To do: All the lines below should appear again unchanged, though their pictures should not.

Supplied material below:

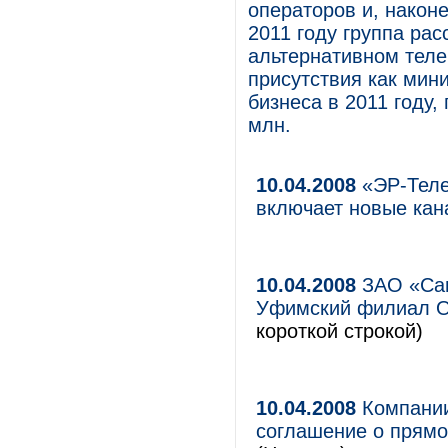
операторов и, наконе
2011 году группа ра
альтернативном теле
присутствия как мин
бизнеса в 2011 году,
млн.
10.04.2008
«ЭР-Теле
включает новые ка
10.04.2008
ЗАО «Сам
Уфимский филиал О
короткой строкой)
10.04.2008
Компании
соглашение о прямо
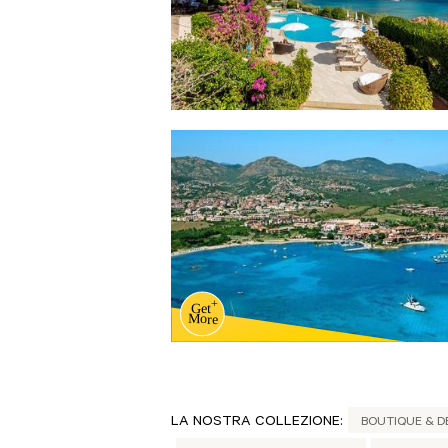
LA NOSTRA COLLEZIONE:
BOUTIQUE & D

End of Supplied material.

Answer section:
операторов и, наконе
2011 году группа ра
альтернативном теле
присутствия как мин
бизнеса в 2011 году,
млн.
10.04.2008
«ЭР-Теле
включает новые ка
10.04.2008
ЗАО «Сам
Уфимский филиал О
короткой строкой)
10.04.2008
Компании
соглашение о прямо
LA NOSTRA COLLEZIONE:
BOUTIQUE & D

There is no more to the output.